The below paper suggests to me that if we CR and consequently have little carotid atherosclerosis, we are not at risk of CMV infection for cognitive decline.


Carotid atherosclerosis, cytomegalovirus infection, and cognitive decline in the very old: a community-based prospective cohort study.
Kawasaki M, Arai Y, Takayama M, Hirata T, Takayama M, Abe Y, Niimura H, Mimura M, Takebayashi T, Hirose N.
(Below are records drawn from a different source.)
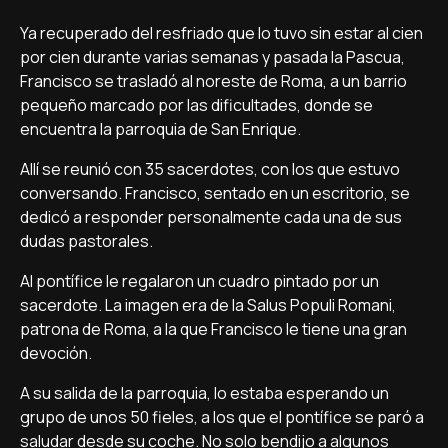
Ya recuperado del resfriado que lo tuvo sin estar al cien
por cien durante varias semanas y pasada la Pascua,
Francisco se trasladó al noreste de Roma, a un barrio
pequeño marcado por las dificultades, donde se
encuentra la parroquia de San Enrique.
Allí se reunió con 35 sacerdotes, con los que estuvo
conversando. Francisco, sentado en un escritorio, se
dedicó a responder personalmente cada una de sus
dudas pastorales.
Al pontífice le regalaron un cuadro pintado por un
sacerdote. La imagen era de la Salus Populi Romani,
patrona de Roma, a la que Francisco le tiene una gran
devoción.
A su salida de la parroquia, lo estaba esperando un
grupo de unos 50 fieles, a los que el pontífice se paró a
saludar desde su coche. No solo bendijo a algunos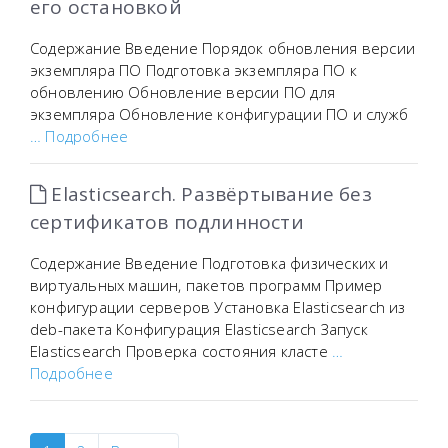
его остановкой
Содержание Введение Порядок обновления версии
экземпляра ПО Подготовка экземпляра ПО к
обновлению Обновление версии ПО для
экземпляра Обновление конфигурации ПО и служб
… Подробнее
Elasticsearch. Развёртывание без
сертификатов подлинности
Содержание Введение Подготовка физических и
виртуальных машин, пакетов программ Пример
конфигурации серверов Установка Elasticsearch из
deb-пакета Конфигурация Elasticsearch Запуск
Elasticsearch Проверка состояния класте
…
Подробнее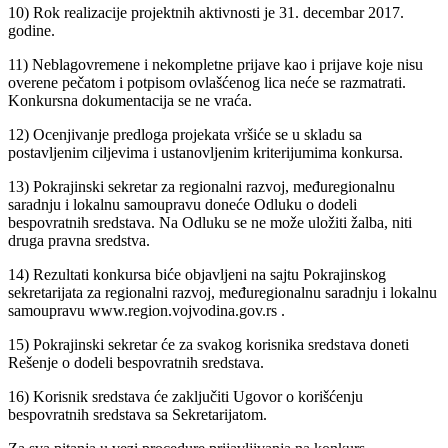
10) Rok realizacije projektnih aktivnosti je 31. decembar 2017.
godine.
11) Neblagovremene i nekompletne prijave kao i prijave koje nisu
overene pečatom i potpisom ovlašćenog lica neće se razmatrati.
Konkursna dokumentacija se ne vraća.
12) Ocenjivanje predloga projekata vršiće se u skladu sa
postavljenim ciljevima i ustanovljenim kriterijumima konkursa.
13) Pokrajinski sekretar za regionalni razvoj, međuregionalnu
saradnju i lokalnu samoupravu doneće Odluku o dodeli
bespovratnih sredstava. Na Odluku se ne može uložiti žalba, niti
druga pravna sredstva.
14) Rezultati konkursa biće objavljeni na sajtu Pokrajinskog
sekretarijata za regionalni razvoj, međuregionalnu saradnju i lokalnu
samoupravu www.region.vojvodina.gov.rs .
15) Pokrajinski sekretar će za svakog korisnika sredstava doneti
Rešenje o dodeli bespovratnih sredstava.
16) Korisnik sredstava će zaključiti Ugovor o korišćenju
bespovratnih sredstava sa Sekretarijatom.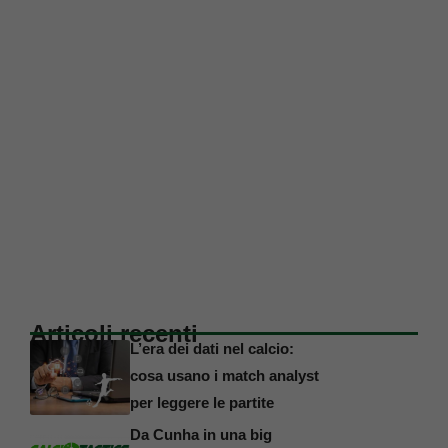
Articoli recenti
L’era dei dati nel calcio:
cosa usano i match analyst
per leggere le partite
Da Cunha in una big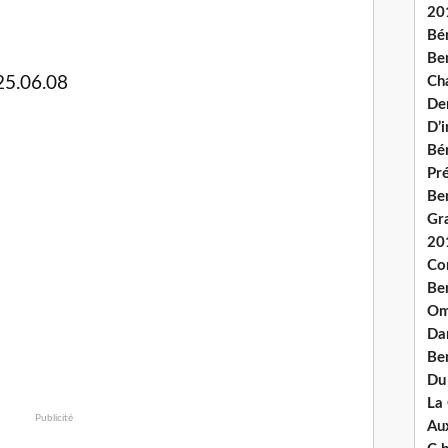
20
Bé
Ben
Ch
 25.06.08
De
D’
Bé
Pré
Be
Gr
20
Co
Be
Om
Dan
Be
Du
La
Publicité
Aux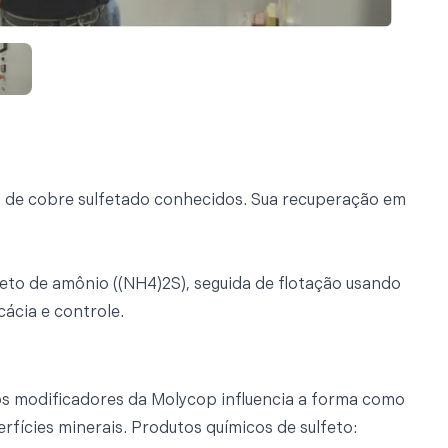
 de cobre sulfetado conhecidos. Sua recuperação em
feto de amônio ((NH4)2S), seguida de flotação usando
cácia e controle.
s modificadores da Molycop influencia a forma como
erfícies minerais. Produtos químicos de sulfeto: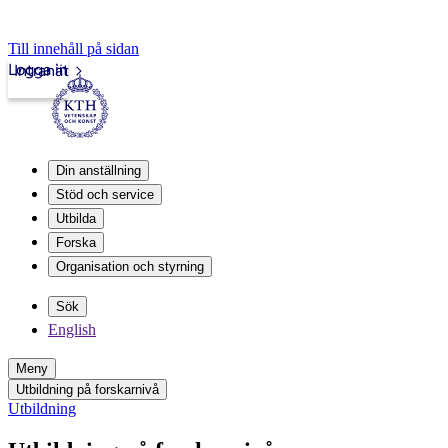
Till innehåll på sidan
Logga in
Intranät
Din anställning
Stöd och service
Utbilda
Forska
Organisation och styrning
Sök
English
Meny
Utbildning på forskarnivå
Utbildning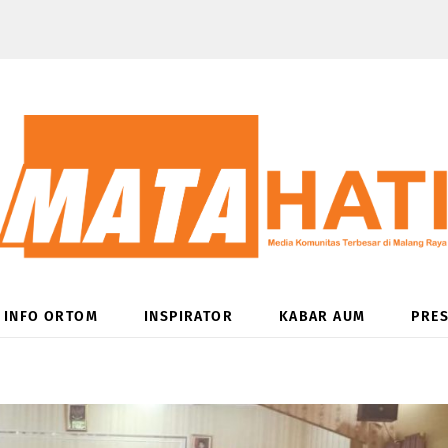
INFO ORTOM
INSPIRATOR
KABAR AUM
PRES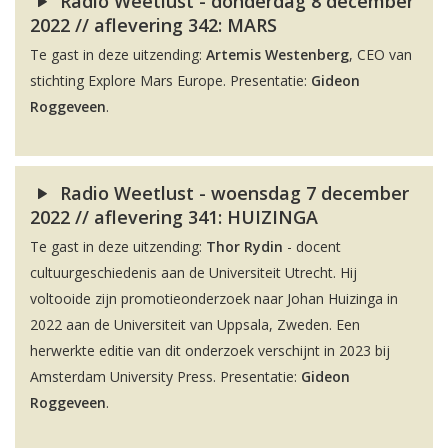
Radio Weetlust - donderdag 8 december
2022 // aflevering 342: MARS
Te gast in deze uitzending:
Artemis Westenberg
, CEO van
stichting Explore Mars Europe. Presentatie:
Gideon
Roggeveen
.
Radio Weetlust - woensdag 7 december
2022 // aflevering 341: HUIZINGA
Te gast in deze uitzending:
Thor Rydin
- docent
cultuurgeschiedenis aan de Universiteit Utrecht. Hij
voltooide zijn promotieonderzoek naar Johan Huizinga in
2022 aan de Universiteit van Uppsala, Zweden. Een
herwerkte editie van dit onderzoek verschijnt in 2023 bij
Amsterdam University Press. Presentatie:
Gideon
Roggeveen
.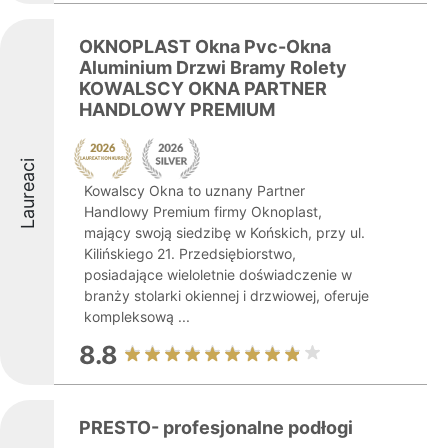
OKNOPLAST Okna Pvc-Okna
Aluminium Drzwi Bramy Rolety
KOWALSCY OKNA PARTNER
HANDLOWY PREMIUM
Laureaci
Kowalscy Okna to uznany Partner
Handlowy Premium firmy Oknoplast,
mający swoją siedzibę w Końskich, przy ul.
Kilińskiego 21. Przedsiębiorstwo,
posiadające wieloletnie doświadczenie w
branży stolarki okiennej i drzwiowej, oferuje
kompleksową ...
8.8
PRESTO- profesjonalne podłogi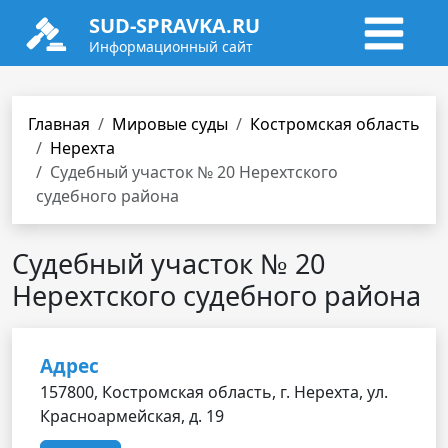
SUD-SPRAVKA.RU
Информационный сайт
Главная
Мировые суды
Костромская область
Нерехта
Судебный участок № 20 Нерехтского
судебного района
Судебный участок № 20
Нерехтского судебного района
Адрес
157800, Костромская область, г. Нерехта, ул.
Красноармейская, д. 19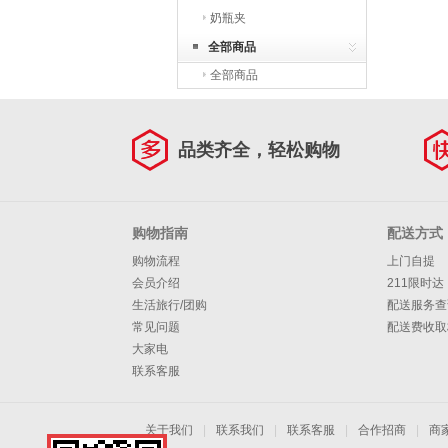
奶瓶夹
全部商品
全部商品
品类齐全，轻松购物
购物指南
配送方式
购物流程
上门自提
会员介绍
211限时达
生活旅行/团购
配送服务查
常见问题
配送费收取
大家电
联系客服
关于我们
|
联系我们
|
联系客服
|
合作招商
|
商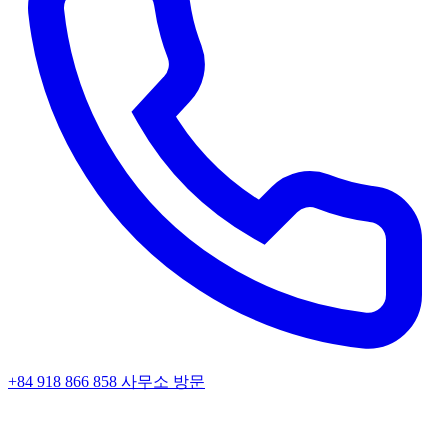
+84 918 866 858
사무소 방문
Age (Dordr). 2016 Apr;38(2):29. doi: 10.1007/s11357-016-9890-5. Epub 2016 Feb 17.
PMID: 26886582
To investigate various risk factors of cognitive decline in the very old, we studied 494 subjects over 85 years old without diagnosis of dementia at baseline from the Tokyo Oldest Old Survey on Total Health, an ongoing, community-based cohort in Japan. Cognitive function was assessed at baseline and at 3-year follow-up using Mini-Mental State Examination (MMSE). Plasma samples were assayed for levels of cytomegalovirus (CMV) immunoglobulin G (IgG) antibodies, tumor necrosis factor-alpha, interleukin-6, and blood chemistry. Carotid artery plaques were measured using an ultrasonography. In the cross-sectional analyses using Tobit regression, individuals with high carotid artery plaque score (≥5.0) had MMSE scores that were 1.08 points lower compared to those with no plaque (95 % confidence interval (CI) -1.95 to -0.20; p = 0.016), adjusted for age, sex, and education. Individuals with CMV IgG titers in the highest quartile had MMSE scores that were 1.47 points lower compared to individuals in the lowest quartile (95 % CI -2.44 to -0.50; p = 0.003). CMV and carotid atherosclerosis showed evidence of an interaction, where the association between CMV and MMSE was present only in subjects with carotid artery plaque. In the longitudinal analyses using linear regression, carotid atherosclerosis, smoking, low grip strength, and poor activities of daily living (ADL) status were associated with faster cognitive decline, adjusted for age, sex, education, and baseline cognitive function. Our findings suggest that carotid atherosclerosis is consistently associated with low cognitive function in the very old and modifies the association between latent CMV infection and cognition.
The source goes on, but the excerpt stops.